Code Monkey home page Code Monkey logo

reverse-regex's Introduction

reverse-regex

reverse-regex is a Java utility library that allows Java to perform backward search using standard RegEx Java classes on a reversed character sequence of original text.

reverse-regex on Maven Central

Requirements

  • Version 1.0.0+ requires Java 11 or above, previous versions Java 8 or above
  • The core has no dependencies

Maven Central status

Usage

Maven Dependency

<dependency>
    <groupId>com.vladsch.reverse-regex</groupId>
    <artifactId>reverse-regex-util</artifactId>
    <version>1.0.2</version>
</dependency>

Gradle Dependency

implementation 'com.vladsch.reverse-regex:reverse-regex-util:1.0.2'

Examples:

Original RegEx Reversed RegEx Original Match Reversed Match
(a(b))(c)\3\2\1 ((b)a)\2(c)\3\1 abccbab babccba
(1(b)\2)(c)\3\2\1 ((b)(?:\2)1)\2(c)\3\1 1bbccb1bb bb1bccbb1
(1(abc)\2)(def)\3\2\1 ((cba)(?:\2)1)\2(fed)\3\1 1abcabcdefdefabc1abcabc cbacba1cbafedfedcbacba1
(?<A>a)(b)(c)\3\2\k<A> (?<A>a)(b)(c)\3\2\k<A>
^(1(abc)\2)(def)\3\2\1(?=xyz) (?<=zyx)((cba)(?:\2)1)\2(fed)\3\1$ 1abcabcdefdefabc1abcabc if followed by xyz cbacba1cbafedfedcbacba1 if preceded by zyx
(a(b))(c)\Q(a(b))(c)\3\2\1\E\3\2\1 ((b)a)\2(c)\Q1\2\3\)c())b(a(\E\3\1

Using reverse-regex-util

Eliminate the need to convert offsets, groups and reversing input and result strings when using reverse search with the Java RegEx library functions by using the wrapper classes in this library which provide transparent conversion where needed and possible.
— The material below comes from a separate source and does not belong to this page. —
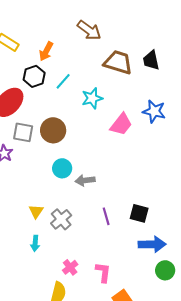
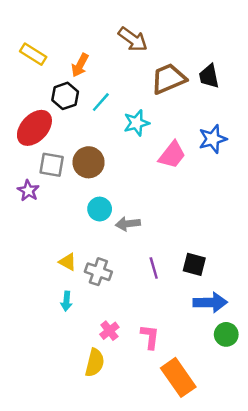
brown trapezoid: (118, 62) -> (168, 79), turned -40
blue star: (154, 111) -> (213, 139), turned -30
yellow triangle: (36, 211) -> (68, 262), turned -35
gray cross: (61, 219) -> (98, 272), turned -30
import com.vladsch.ReverseRegEx.util.ForwardPattern;
import com.vladsch.ReverseRegEx.util.RegExMatcher;
import com.vladsch.ReverseRegEx.util.RegExPattern;
import com.vladsch.ReverseRegEx.util.ReversePattern;

public class ReverseSearch {
    public static void main(String[] args) {
        RegExPattern p;
        RegExMatcher m;

        // find all occurrences of var = var.func()
        String regEx = "([a-zA-z_][a-zA-z_0-9]*)\\s*=\\s*\\1\\.([a-zA-z_][a-zA-z_0-9]*)\\(\\)";
        String input = "  abc = abc.trim()\n" +
                "  def = def.trimEnd()\n" +
                "";

        p = ForwardPattern.compile(regEx);
        System.out.println("Forward Search: " + p.pattern());

        m = p.matcher(input);
        while (m.find()) {
            System.out.println("Found: " + m.group() + " [" + m.start() + ", " + m.end() + ")\n" +
                    "   var: " + m.group(1) + " [" + m.start(1) + ", " + m.end(1) + ")\n" +
                    "   func: " + m.group(2) + " [" + m.start(2) + ", " + m.end(2) + ")");
        }

        p = ReversePattern.compile(regEx);
        System.out.println("\nReverse Search: " + p.pattern());
        m = p.matcher(input);
        while (m.find()) {
            System.out.println("Found: " + m.group() + " [" + m.start() + ", " + m.end() + ")\n" +
                    "   var: " + m.group(1) + " [" + m.start(1) + ", " + m.end(1) + ")\n" +
                    "   func: " + m.group(2) + " [" + m.start(2) + ", " + m.end(2) + ")");
        }
    }
}

output of above:

Forward Search: ([a-zA-z_][a-zA-z_0-9]*)\s*=\s*\1\.([a-zA-z_][a-zA-z_0-9]*)\(\)
Found: abc = abc.trim() [2, 18)
   var: abc [2, 5)
   func: trim [12, 16)
Found: def = def.trimEnd() [21, 40)
   var: def [21, 24)
   func: trimEnd [31, 38)

Reverse Search: \)\(([a-zA-z_0-9]*[a-zA-z_])\.([a-zA-z_0-9]*[a-zA-z_])\s*=\s*\2
Found: def = def.trimEnd() [21, 40)
   var: def [27, 30)
   func: trimEnd [31, 38)
Found: abc = abc.trim() [2, 18)
   var: abc [8, 11)
   func: trim [12, 16)

ℹ️ Offsets for var part of the regular expression differ between forward and backward searches because of the difference in which occurrence is treated as a capturing group vs back reference. In the forward search it is the first occurrence of the variable that is captured with the second occurrence being a back reference. In the reverse search it is the second occurrence that is captured with the first occurrence treated as a back reference.

Motivation

I needed backward search functionality for the Mia: Missing In Actions plugin and preferred to use regular expressions in the implementation. A search for a solution to reverse searching using regex in Java yielded:

  • references that it is supported by .NET but not Java, which were not much help
  • trivial suggestions to do a forward search on a reversed sequence which obviously would not work without also reversing the regular expression which is used
  • solutions that reversed the characters of sequences between | and flipped ^ and $ and called it a day, which were better than nothing but they were not implemented in Java and were far from being able to handle any valid regex.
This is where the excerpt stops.